SOURCE DATA:
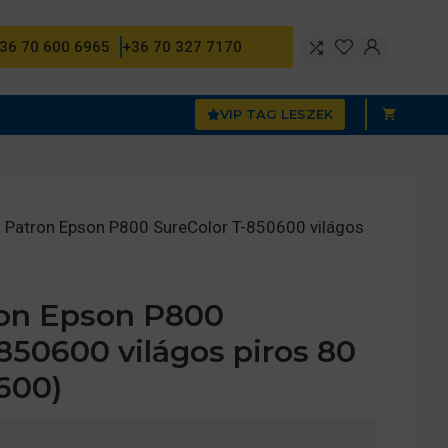
36 70 600 6965
+36 70 327 7170
VIP TAG LESZEK
 Patron Epson P800 SureColor T-850600 világos
on Epson P800
850600 világos piros 80
600)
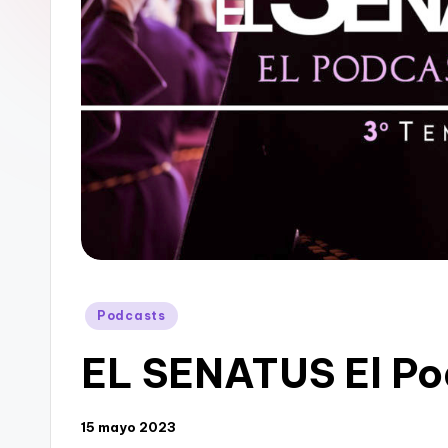
Publicado
Podcasts
en
EL SENATUS El Po
15 mayo 2023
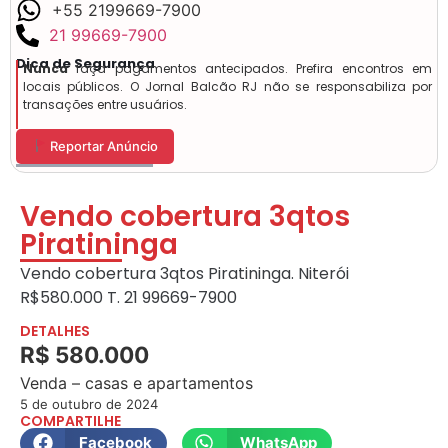
+55 2199669-7900
21 99669-7900
Dica de Segurança
Nunca
faça pagamentos antecipados. Prefira encontros em
locais públicos. O Jornal Balcão RJ não se responsabiliza por
transações entre usuários.
Reportar Anúncio
Vendo cobertura 3qtos
Piratininga
Vendo cobertura 3qtos Piratininga. Niterói
R$580.000 T. 21 99669-7900
DETALHES
R$ 580.000
Venda – casas e apartamentos
5 de outubro de 2024
COMPARTILHE
Facebook
WhatsApp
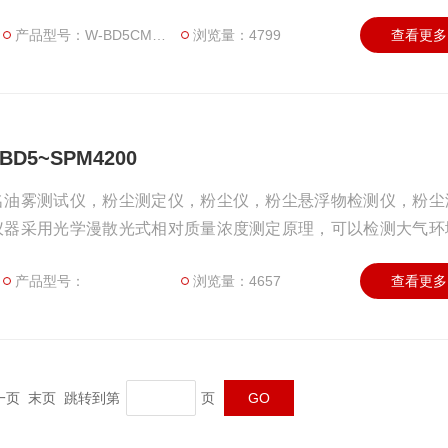
产品型号：W-BD5CMD+SPM4220-R10-AC
浏览量：4799
查看更多
5~SPM4200
名油雾测试仪，粉尘测定仪，粉尘仪，粉尘悬浮物检测仪，粉尘
仪器采用光学漫散光式相对质量浓度测定原理，可以检测大气环
。北斗星油雾分析仪HBD5~SPM4200
产品型号：
浏览量：4657
查看更多
 下一页 末页 跳转到第
页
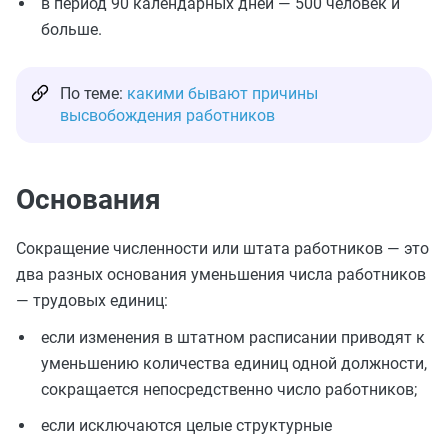
в период 90 календарных дней — 500 человек и
больше.
По теме:
какими бывают причины
высвобождения работников
Основания
Сокращение численности или штата работников — это
два разных основания уменьшения числа работников
— трудовых единиц:
если изменения в штатном расписании приводят к
уменьшению количества единиц одной должности,
сокращается непосредственно число работников;
если исключаются целые структурные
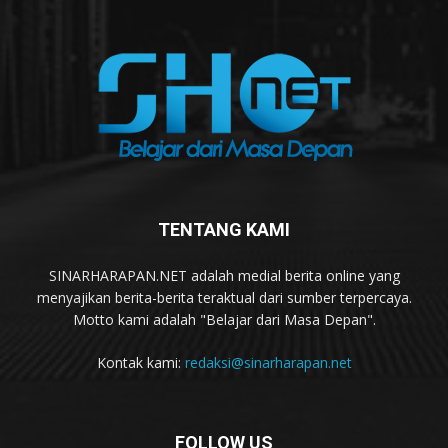
TENTANG KAMI
SINARHARAPAN.NET adalah medial berita online yang
menyajikan berita-berita teraktual dari sumber terpercaya.
Motto kami adalah "Belajar dari Masa Depan".
Kontak kami:
redaksi@sinarharapan.net
FOLLOW US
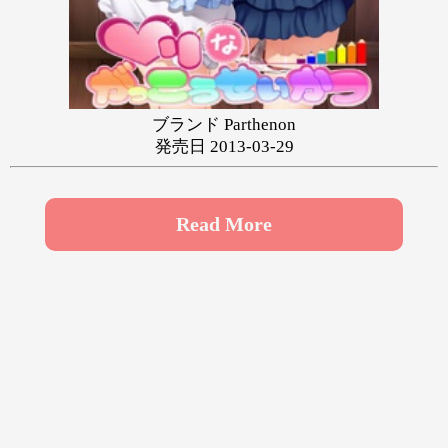
や
ゆ
よ
ら
り
る
れ
ろ
わ
ブランド Parthenon
発売日 2013-03-29
Read More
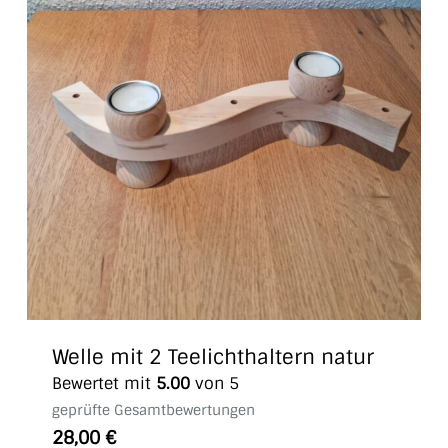
Welle mit 2 Teelichthaltern natur
Bewertet mit
5.00
von 5
geprüfte Gesamtbewertungen
28,00
€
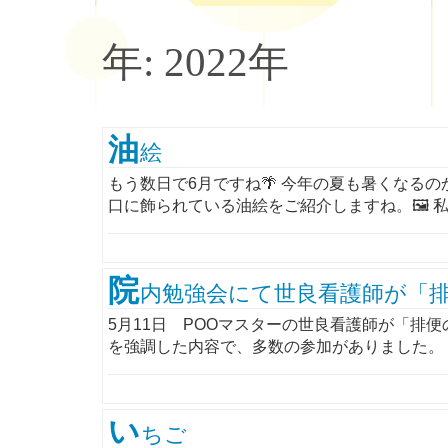
年:
2022年
油
絵
もう数日で6月ですね🌴 今年の夏も暑くなるの
口に飾られている油絵をご紹介しますね。🖼 私
院
内勉強会にて世良看護師が「
5月11日 POOマスターの世良看護師が「排
を強調した内容で、多数の参加がありました。
い
ちご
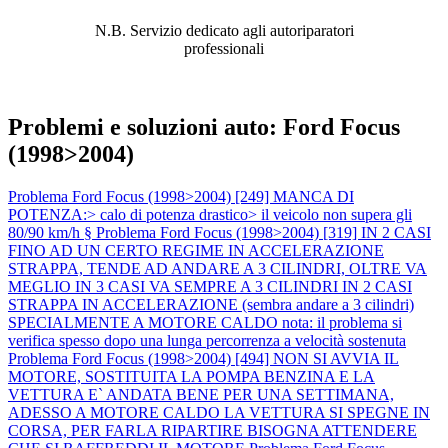
N.B. Servizio dedicato agli autoriparatori
professionali
Problemi e soluzioni auto: Ford Focus
(1998>2004)
Problema Ford Focus (1998>2004) [249] MANCA DI
POTENZA:> calo di potenza drastico> il veicolo non supera gli
80/90 km/h §
Problema Ford Focus (1998>2004) [319] IN 2 CASI
FINO AD UN CERTO REGIME IN ACCELERAZIONE
STRAPPA, TENDE AD ANDARE A 3 CILINDRI, OLTRE VA
MEGLIO IN 3 CASI VA SEMPRE A 3 CILINDRI IN 2 CASI
STRAPPA IN ACCELERAZIONE (sembra andare a 3 cilindri)
SPECIALMENTE A MOTORE CALDO nota: il problema si
verifica spesso dopo una lunga percorrenza a velocità sostenuta
Problema Ford Focus (1998>2004) [494] NON SI AVVIA IL
MOTORE, SOSTITUITA LA POMPA BENZINA E LA
VETTURA E` ANDATA BENE PER UNA SETTIMANA,
ADESSO A MOTORE CALDO LA VETTURA SI SPEGNE IN
CORSA, PER FARLA RIPARTIRE BISOGNA ATTENDERE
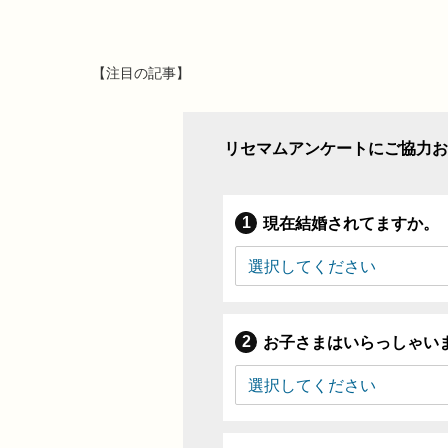
【注目の記事】
リセマムアンケートにご協力お
現在結婚されてますか。
お子さまはいらっしゃい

THE TASK: Exclude the pictures and transcribe all of the entries exactly.

OUTPUT OF THE EXERCISE:
36 70 600 6965
+36 70 327 7170
VIP TAG LESZEK
 Patron Epson P800 SureColor T-850600 világos
on Epson P800
850600 világos piros 80
600)
Publicado
Podcasts
en
EL SENATUS El Po
15 mayo 2023
+55 2199669-7900
21 99669-7900
Dica de Segurança
Nunca
faça pagamentos antecipados. Prefira encontros em
locais públicos. O Jornal Balcão RJ não se responsabiliza por
transações entre usuários.
Reportar Anúncio
Vendo cobertura 3qtos
Piratininga
Vendo cobertura 3qtos Piratininga. Niterói
R$580.000 T. 21 99669-7900
DETALHES
R$ 580.000
Venda – casas e apartamentos
5 de outubro de 2024
COMPARTILHE
Facebook
WhatsApp
产品型号：W-BD5CMD+SPM4220-R10-AC
浏览量：4799
查看更多
5~SPM4200
名油雾测试仪，粉尘测定仪，粉尘仪，粉尘悬浮物检测仪，粉尘
仪器采用光学漫散光式相对质量浓度测定原理，可以检测大气环
。北斗星油雾分析仪HBD5~SPM4200
产品型号：
浏览量：4657
查看更多
 下一页 末页 跳转到第
页
в период 90 календарных дней — 500 человек и
больше.
По теме:
какими бывают причины
высвобождения работников
Основания
Сокращение численности или штата работников — это
два разных основания уменьшения числа работников
— трудовых единиц:
если изменения в штатном расписании приводят к
уменьшению количества единиц одной должности,
сокращается непосредственно число работников;
если исключаются целые структурные
TENTANG KAMI
SINARHARAPAN.NET adalah medial berita online yang
menyajikan berita-berita teraktual dari sumber terpercaya.
Motto kami adalah "Belajar dari Masa Depan".
Kontak kami:
redaksi@sinarharapan.net
FOLLOW US
や
ゆ
よ
ら
り
る
れ
ろ
わ
ブランド Parthenon
発売日 2013-03-29
Read More
Welle mit 2 Teelichthaltern natur
Bewertet mit
5.00
von 5
geprüfte Gesamtbewertungen
28,00
€
年:
2022年
油
絵
もう数日で6月ですね🌴 今年の夏も暑くなるの
口に飾られている油絵をご紹介しますね。🖼 私
院
内勉強会にて世良看護師が「
5月11日 POOマスターの世良看護師が「排
を強調した内容で、多数の参加がありました。
い
ちご
N.B. Servizio dedicato agli autoriparatori
professionali
Problemi e soluzioni auto: Ford Focus
(1998>2004)
Problema Ford Focus (1998>2004) [249] MANCA DI
POTENZA:> calo di potenza drastico> il veicolo non supera gli
80/90 km/h §
Problema Ford Focus (1998>2004) [319] IN 2 CASI
FINO AD UN CERTO REGIME IN ACCELERAZIONE
STRAPPA, TENDE AD ANDARE A 3 CILINDRI, OLTRE VA
MEGLIO IN 3 CASI VA SEMPRE A 3 CILINDRI IN 2 CASI
STRAPPA IN ACCELERAZIONE (sembra andare a 3 cilindri)
SPECIALMENTE A MOTORE CALDO nota: il problema si
verifica spesso dopo una lunga percorrenza a velocità sostenuta
Problema Ford Focus (1998>2004) [494] NON SI AVVIA IL
MOTORE, SOSTITUITA LA POMPA BENZINA E LA
VETTURA E` ANDATA BENE PER UNA SETTIMANA,
ADESSO A MOTORE CALDO LA VETTURA SI SPEGNE IN
CORSA, PER FARLA RIPARTIRE BISOGNA ATTENDERE
【注目の記事】
リセマムアンケートにご協力お
現在結婚されてますか。
お子さまはいらっしゃい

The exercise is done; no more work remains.